You are viewing a plain text version of this content. The canonical link for it is here.

Posted to commits@roller.apache.org by "Allen Gilliland (JIRA)" <no...@atlassian.com> on 2007/06/12 20:57:55 UTC

[Roller-JIRA] Created: (ROL-1446) Task leasing causes scheduling inconsistencies

Task leasing causes scheduling inconsistencies
----------------------------------------------

                 Key: ROL-1446
                 URL: http://opensource.atlassian.com/projects/roller/browse/ROL-1446
             Project: Roller
          Issue Type: Bug
    Affects Versions: 3.1
            Reporter: Allen Gilliland
            Assignee: Roller Unassigned


After a bit more poking around I have realized that some of the problems I've seen with the task scheduling is actually being caused by the leasing process we are using.  The root of the problem is that the task scheduling is not properly synchronized with the leasing process and therefore scheduling drift happens.

An example.  Assume that a task is scheduled to run once per minute starting 00:00:00.50.  This will mean that the subsequent run times for the task will be 00:01:00.50, 00:02:00.50, etc, etc.  Now take into account the fact that in the database the leasing time of a task is defined by the time the task obtained a lease on db time, and that time is some amount of time after the time the actual task was started.  So lets assume for a moment that it takes 700ms to obtain a lease via the db.  This means that the time the db thinks a task is run is different than the time the app thinks the task is run, and in our particular example the actual clock difference will be 1 second (00:00:00.50 + 700ms = 00:00:01.20).  What this means is that when the application runs the task the next time at 00:01:00.50 and tries to obtain a new lease it will be refused because the db thinks the last run time for the task was at 00:00:01.20 which is less than 60 seconds from 00:01:00.50.  So this means that the additional time required to obtain a lease in the db can actually cause the lease time to be off by 1 or more seconds and therefore cause a subsequent run of the task to fail.

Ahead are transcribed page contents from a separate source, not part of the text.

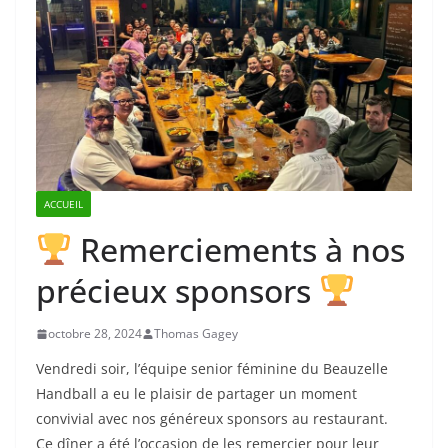
ACCUEIL
Remerciements à nos
précieux sponsors
octobre 28, 2024
Thomas Gagey
Vendredi soir, l’équipe senior féminine du Beauzelle
Handball a eu le plaisir de partager un moment
convivial avec nos généreux sponsors au restaurant.
Ce dîner a été l’occasion de les remercier pour leur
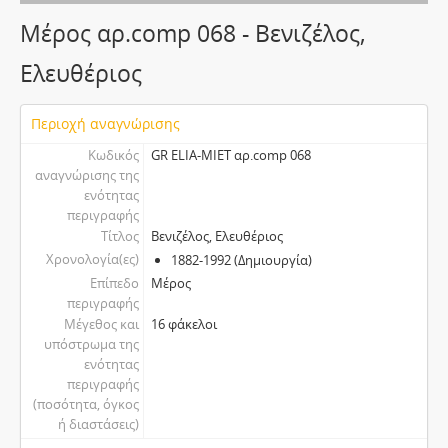
Μέρος αρ.comp 068 - Βενιζέλος,
Ελευθέριος
Περιοχή αναγνώρισης
Κωδικός
GR ELIA-MIET αρ.comp 068
αναγνώρισης της
ενότητας
περιγραφής
Τίτλος
Βενιζέλος, Ελευθέριος
Χρονολογία(ες)
1882-1992 (Δημιουργία)
Επίπεδο
Μέρος
περιγραφής
Μέγεθος και
16 φάκελοι
υπόστρωμα της
ενότητας
περιγραφής
(ποσότητα, όγκος
ή διαστάσεις)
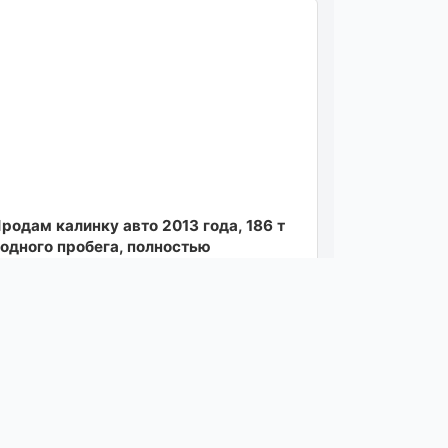
родам калинку авто 2013 года, 186 т
одного пробега, полностью
бслужена, мотор часики работает
овно не дымит масло не...
осмотреть
05.08.26 08:09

I have seen this exact problem occur with jobs meant to run once daily where the job runs at just after midnight, obtains a lease at 00:00:01.xxx seconds and runs, and then the following day the task fails to run because the app thinks that the interval time for the task has not yet elapsed.

Sorting this out will require better alignment of the clocks and timestamps stored in this process and this is the best option I can come up with right now ...

When a task successfully obtains a lease and runs it must keep track of the exact time the task was first initiated, then when the task completes and releases its lease it stores that time in db as the last time the lease was acquired.  This would basically be a fairly simple attempt at properly adjusting the lease time stored in the db so that it does not include the additional amount of time required to process obtaining the lease.  So an example would be that if a task is set to run hourly starting at 05:00 and it obtains its lease at 05:01.20 then when the task completes we would subtract the 01.20 seconds from the time stored in the db so that the db properly reflects the time the task was run, not the time the lease was obtained.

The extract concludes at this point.